An Unrealized Dream of Justice

January 15th, 2007 by Andy in Politics In America

An excellent and timely perspective on the current state of our nation’s state of justice and equality, or lack of it, and their causes. It is especially poignant to me as I have just returned from Memphis actually, including a visit to the National Civil Rights Museum, located at the Lorraine Motel, site of the murder of Martin Luther King, Jr. I don’t think I was prepared for the effect that being there would actually have on me. The awareness of the depth of commitment and level of sacrifice to the struggle for basic rights is something I’m afraid is foreign to too many Americans these days. Of course, the fact that majorities of people were often opposed to the civil rights struggle from before the end of slavery up to the murder of MLK, Jr., is a fact that should give us pause about our own self-awareness of the conditions of our society today.

One of the disturbing aspects of the museum, however, was the fancy display wall of high level financial donors to the facility, and the monikers they would give to them by category.
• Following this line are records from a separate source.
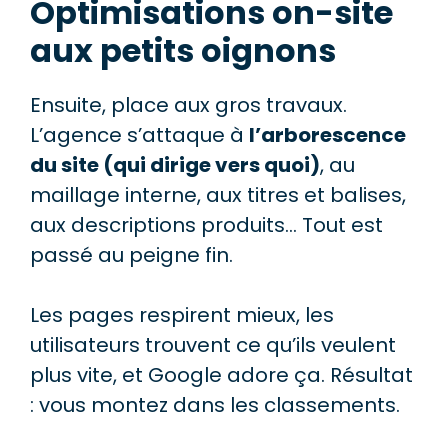
Optimisations on-site
aux petits oignons
Ensuite, place aux gros travaux.
L’agence s’attaque à
l’arborescence
du site (qui dirige vers quoi)
, au
maillage interne, aux titres et balises,
aux descriptions produits… Tout est
passé au peigne fin.
Les pages respirent mieux, les
utilisateurs trouvent ce qu’ils veulent
plus vite, et Google adore ça. Résultat
: vous montez dans les classements.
When a company like ExxonMobil is labeled as a “Liberator”, you know we are truly colonized by the Corporate State and that ‘The Dream’ is in some serious jeopardy.

Martin Luther King Jr. is held in precious memory because he made an alternative world seem possible. He spoke of a dream, but he mobilized a pragmatic program for change. Idealism, in his terms, was the height of realism. Thus, healing between races, the lifting up of the socially downtrodden, and the amelioration of all that made for violence were not three items on King’s agenda, but one human project.

We honor King today not as a way of recalling the past, but as a way of resuming his campaign in the present. A dream, yes. But equally a three-sided political movement. No racial justice without economic justice! No justice, period, without peace!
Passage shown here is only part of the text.